(Stored data entries)
- - -

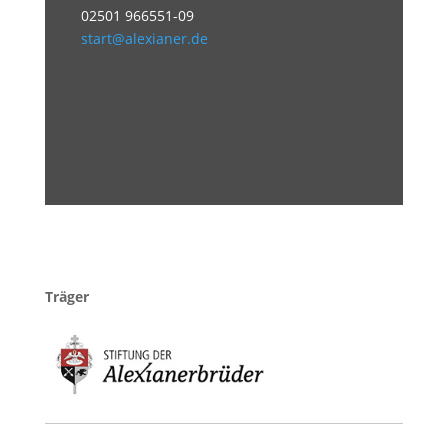
02501 966551-09
start@alexianer.de
Träger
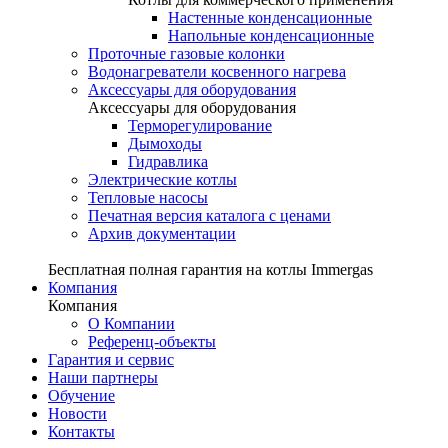
Настенные конденсационные
Напольные конденсационные
Проточные газовые колонки
Водонагреватели косвенного нагрева
Аксессуары для оборудования
Аксессуары для оборудования
Терморегулирование
Дымоходы
Гидравлика
Электрические котлы
Тепловые насосы
Печатная версия каталога с ценами
Архив документации
Бесплатная полная гарантия на котлы Immergas
Компания
Компания
О Компании
Референц-объекты
Гарантия и сервис
Наши партнеры
Обучение
Новости
Контакты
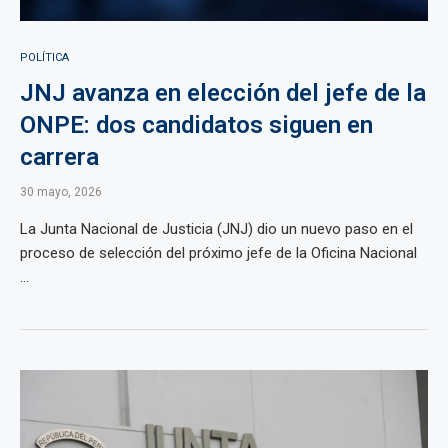
POLÍTICA
JNJ avanza en elección del jefe de la
ONPE: dos candidatos siguen en
carrera
30 mayo, 2026
La Junta Nacional de Justicia (JNJ) dio un nuevo paso en el
proceso de selección del próximo jefe de la Oficina Nacional
...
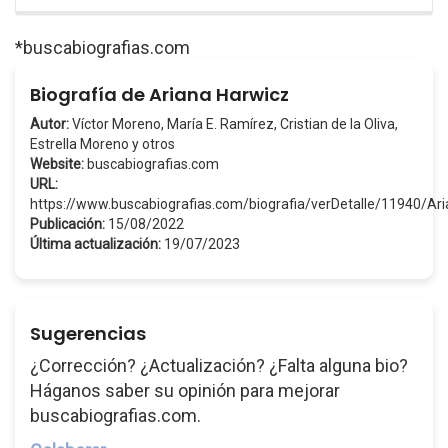
*buscabiografias.com
Biografía de Ariana Harwicz
Autor:
Víctor Moreno, María E. Ramírez, Cristian de la Oliva,
Estrella Moreno y otros
Website:
buscabiografias.com
URL:
https://www.buscabiografias.com/biografia/verDetalle/11940/A
Publicación:
15/08/2022
Última actualización:
19/07/2023
Sugerencias
¿Corrección? ¿Actualización? ¿Falta alguna bio?
Háganos saber su opinión para mejorar
buscabiografias.com.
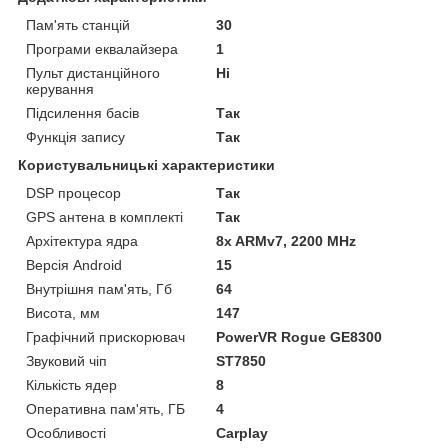
Пам'ять станцій
30
Програми еквалайзера
1
Пульт дистанційного
Ні
керування
Підсилення басів
Так
Функція запису
Так
Користувальницькі характеристики
DSP процесор
Так
GPS антена в комплекті
Так
Архітектура ядра
8x ARMv7, 2200 MHz
Версія Android
15
Внутрішня пам'ять, Гб
64
Висота, мм
147
Графічний прискорювач
PowerVR Rogue GE8300
Звуковий чіп
ST7850
Кількість ядер
8
Оперативна пам'ять, ГБ
4
Особливості
Carplay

- - -

TASK INSTRUCTIONS: Return every record exactly, without the pictures.

ANSWER TO THE PROBLEM:
02501 966551-09
start@alexianer.de
Träger
Настенные конденсационные
Напольные конденсационные
Проточные газовые колонки
Водонагреватели косвенного нагрева
Аксессуары для оборудования
Аксессуары для оборудования
Терморегулирование
Дымоходы
Гидравлика
Электрические котлы
Тепловые насосы
Печатная версия каталога с ценами
Архив документации
Бесплатная полная гарантия на котлы Immergas
Компания
Компания
О Компании
Референц-объекты
Гарантия и сервис
Наши партнеры
Обучение
Новости
Контакты
POLÍTICA
JNJ avanza en elección del jefe de la
ONPE: dos candidatos siguen en
carrera
30 mayo, 2026
La Junta Nacional de Justicia (JNJ) dio un nuevo paso en el
proceso de selección del próximo jefe de la Oficina Nacional
...
*buscabiografias.com
Biografía de Ariana Harwicz
Autor:
Víctor Moreno, María E. Ramírez, Cristian de la Oliva,
Estrella Moreno y otros
Website:
buscabiografias.com
URL:
https://www.buscabiografias.com/biografia/verDetalle/11940/A
Publicación:
15/08/2022
Última actualización:
19/07/2023
Sugerencias
¿Corrección? ¿Actualización? ¿Falta alguna bio?
Háganos saber su opinión para mejorar
buscabiografias.com.
Пам'ять станцій
30
Програми еквалайзера
1
Пульт дистанційного
Ні
керування
Підсилення басів
Так
Функція запису
Так
Користувальницькі характеристики
DSP процесор
Так
GPS антена в комплекті
Так
Архітектура ядра
8x ARMv7, 2200 MHz
Версія Android
15
Внутрішня пам'ять, Гб
64
Висота, мм
147
Графічний прискорювач
PowerVR Rogue GE8300
Звуковий чіп
ST7850
Кількість ядер
8
Оперативна пам'ять, ГБ
4
Особливості
Carplay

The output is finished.